Gal Costa ficou doente de uma maneira discreta, como tudo o que fez na vida particular. Na sua arte, entretanto, era superlativa. Pedia que o Brasil mostrasse a cara com revolta nos anos 80, na escolha cuidadosa de um repertório que sempre falasse por si. Jorrou o leite mau na cara dos caretas na televisão, em melodia. Abriu a perna nas fotos, não alisou os cabelos como ditavam as convenções. Fez o que quis. E inspirou que muita gente fizesse o mesmo.

"Mas a vida continua..."

Há um vídeo encantador de Gal na plateia de um show de Jorge Ben Jor. O diálogo entre os dois — um no palco e outro no auditório — é terno:

- Gal, tá a fim de cantar aqui com a gente?

- É?

- É, vem aqui dar uma canja.

- Eu vou.

Ela responde meio displicente, como quem diz: se é o que você está pedindo, agora aguenta.
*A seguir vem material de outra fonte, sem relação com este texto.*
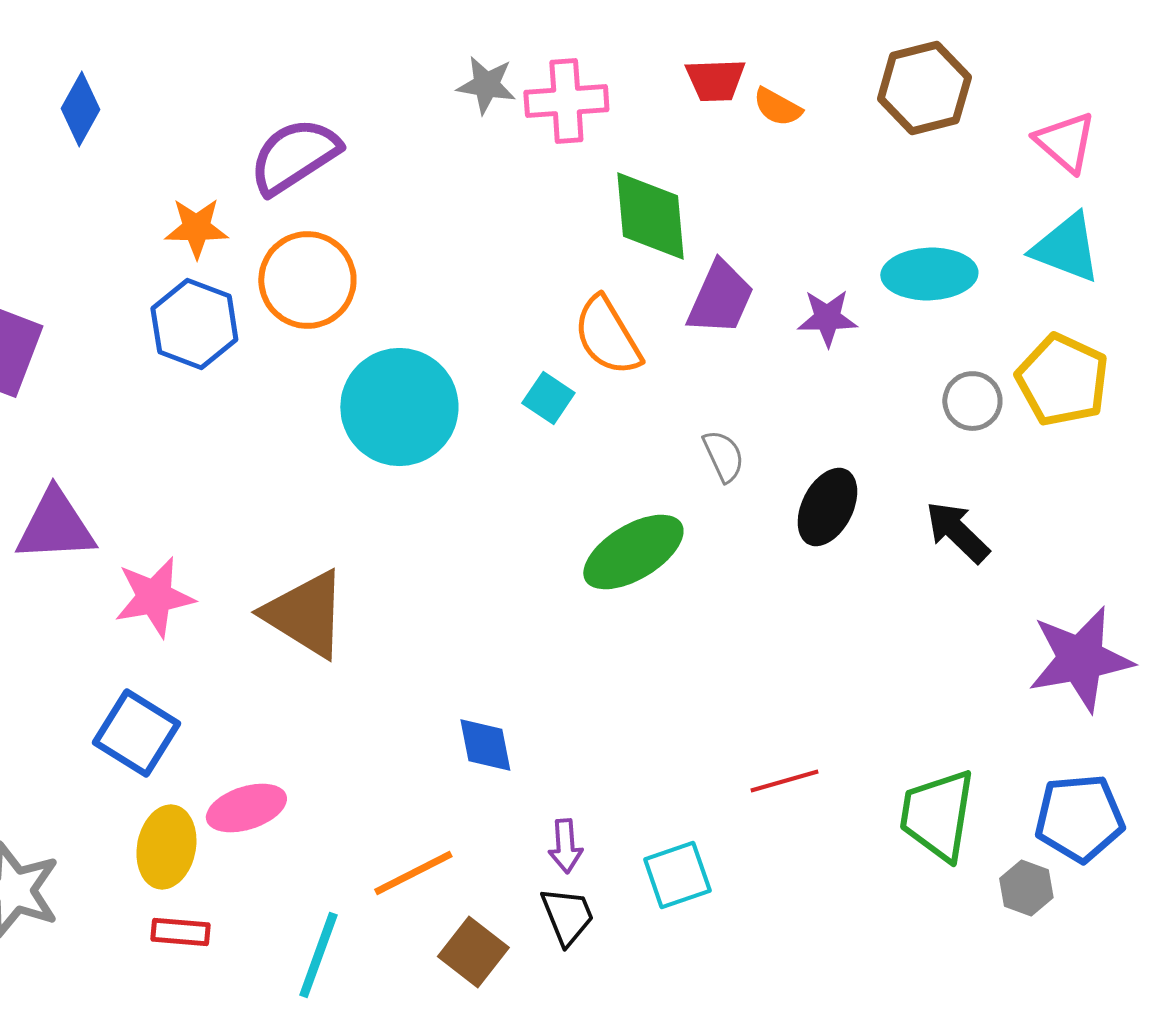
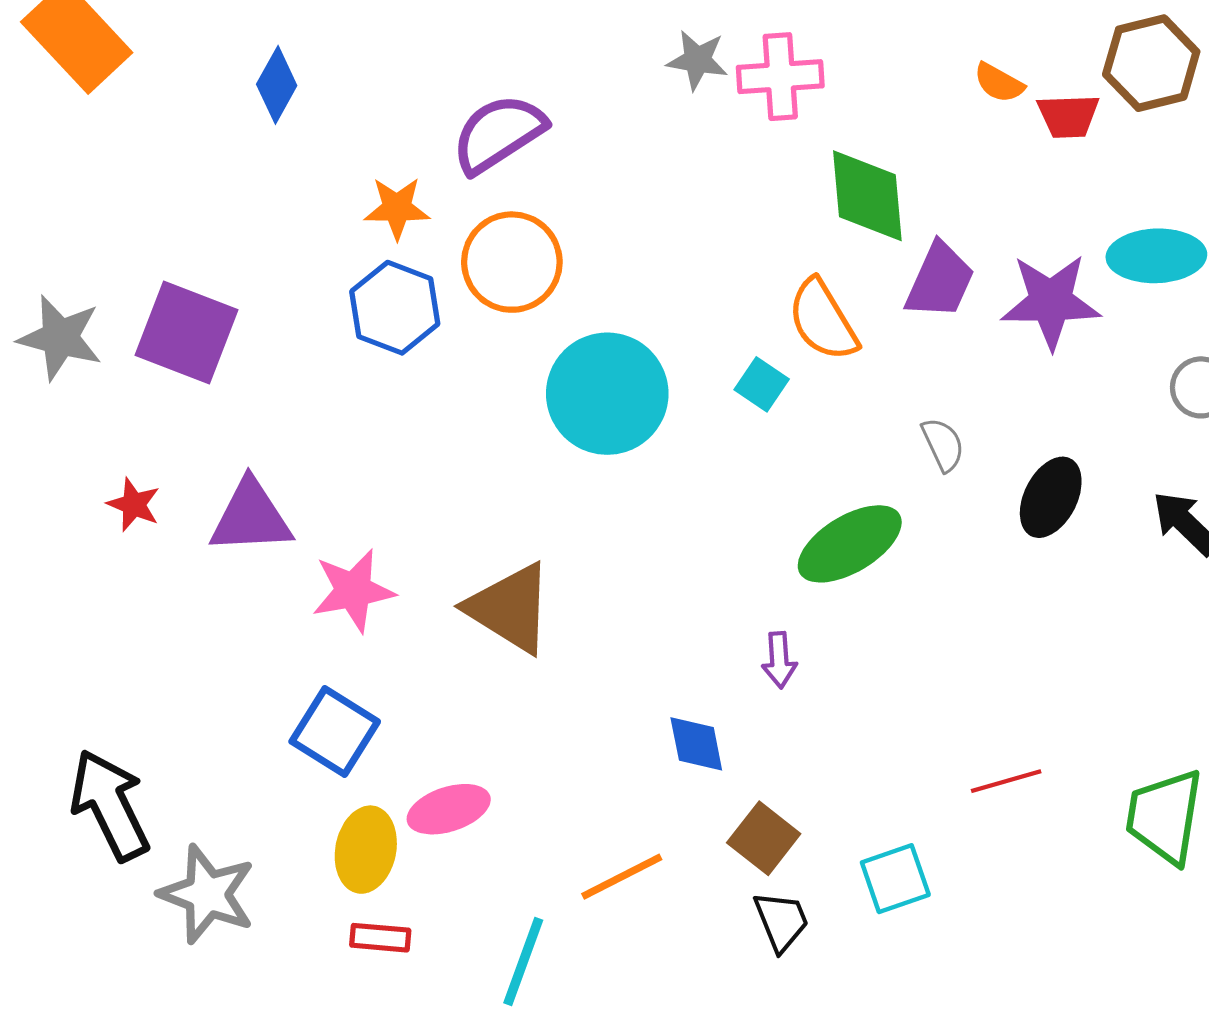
red trapezoid: (715, 80) -> (1068, 116), moved
purple star: (827, 318) -> (1051, 301), size x1.6
purple arrow: (565, 846) -> (779, 660), moved
brown square: (473, 952) -> (764, 838), moved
Sorrisão, batonzão, uma calça larga estampada, no momento seguinte Gal Costa já está com o microfone na mão para cantar "Que pena". E poucos versos depois, de testa colada com Jorge Ben, faz uma das apresentações ao vivo mais cheias de tesão da MPB. O vídeo dura quatro minutos e é puro carnaval, como diz o cantor ao microfone. Gal responde: "Graças a Deus". Exala sexo, não no real sentido da palavra. Mas naquele vuco-vuco que dois artistas no palco podem fazer dentro da gente, que consome arte.

Num dos DVDS de Chico Buarque, "Meu caro amigo", lançado no começo dos anos 2000, há um vídeo em que Gal, Djavan e o próprio Chico cantam a sensacional "Nuvem Negra". Eles começam a cena rindo, não fica claro do que, mas ela diz que Chico parece um menino travesso. Gargalham os três. Em poucos segundos, nos primeiros acordes, entra a voz de Gal dizendo que "não adianta me ver sorrir, espelho meu". É outra mulher, a artista, que sente profundamente cada palavra que canta em uma das letras mais bonitas de resignação da tristeza. Ela sabe o que Djavan queria dizer quando escreveu isso, ela entende a nuvem negra. Artista.

Por aqui, a gente pede para passar a nuvem negra, largar o dia, levar o mal que nos arrasou para que não faça sofrer mais ninguém. Mas tem dor que não sabe parar de crescer e doer. Maria Bethânia sabe disso e fala que chora com o Brasil todo. Tá difícil ser a gente sem reclamar de tudo.